Rising incidents of malware attacks on critical sectors
In recent years, there has been a significant increase in malware attacks targeting critical sectors. These sectors, including banking, energy, healthcare, telecommunications, transportation, strategic enterprises, and government enterprises, play a crucial role in the functioning of economies and the well-being of societies. The escalating incidents of malware attacks on these sectors have raised concerns about the security and resilience of critical infrastructure.
- Banking: The banking sector handles sensitive financial data and is a prime target for cybercriminals due to the potential for financial fraud and theft.
- Energy: The energy sector, including power grids and oil companies, is critical for the functioning of economies, and disruptions can have severe consequences for national security and public safety.
- Healthcare: The healthcare sector holds valuable patient data, and cyber-attacks can compromise patient privacy and disrupt healthcare services. Malware attacks on healthcare organisations can result in the theft of patient records, ransomware incidents that cripple healthcare operations, and compromise medical devices.
- Telecommunications: Telecommunications infrastructure is vital for reliable communication, and attacks targeting this sector can lead to communication disruptions and compromise the privacy of transmitted data. The interconnectedness of telecommunications networks globally presents opportunities for cybercriminals to launch large-scale attacks, such as Distributed Denial-of-Service (DDoS) attacks.
- Transportation: Malware attacks on transportation systems can lead to service disruptions, compromise control systems, and pose safety risks.
- Strategic Enterprises: Strategic enterprises, including defence, aerospace, intelligence agencies, and other sectors vital to national security, face sophisticated malware attacks with potentially severe consequences. Cyber adversaries target these enterprises to gain unauthorised access to classified information, compromise critical infrastructure, or sabotage national security operations.

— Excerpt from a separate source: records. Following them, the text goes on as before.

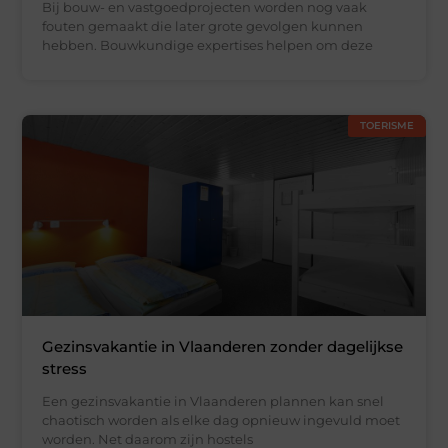
Bij bouw- en vastgoedprojecten worden nog vaak
fouten gemaakt die later grote gevolgen kunnen
hebben. Bouwkundige expertises helpen om deze
TOERISME
Gezinsvakantie in Vlaanderen zonder dagelijkse
stress
Een gezinsvakantie in Vlaanderen plannen kan snel
chaotisch worden als elke dag opnieuw ingevuld moet
worden. Net daarom zijn hostels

- Government Enterprises: Government organisations hold a vast amount of sensitive data and provide essential services to citizens, making them targets for data breaches and attacks that can disrupt critical services.
Conclusion
The sectors of banking, energy, healthcare, telecommunications, transportation, strategic enterprises, and government enterprises face unique vulnerabilities and challenges in the face of cyber-attacks. By recognising the significance of safeguarding these sectors, we can emphasise the need for proactive cybersecurity measures and collaborative efforts between public and private entities. Strengthening regulatory frameworks, sharing threat intelligence, and adopting best practices are essential to ensure our critical infrastructure’s resilience and security. Through these concerted efforts, we can create a safer digital environment for these sectors, protecting vital services and preserving the integrity of our economy and society. The rising incidents of malware attacks on critical sectors emphasise the urgent need for updated cybersecurity policy, enhanced cybersecurity measures, a collaboration between public and private entities, and the development of proactive defence strategies. National Cyber Security Reference Framework 2023 will help in addressing the evolving cyber threat landscape, protect critical sectors, fill the gaps in sector-specific best practices, promote collaboration, establish a regulatory framework, and address the challenges posed by emerging technologies. By providing strategic guidance, this framework will enhance organisations’ cybersecurity posture and ensure the protection of critical infrastructure in an increasingly digitised world.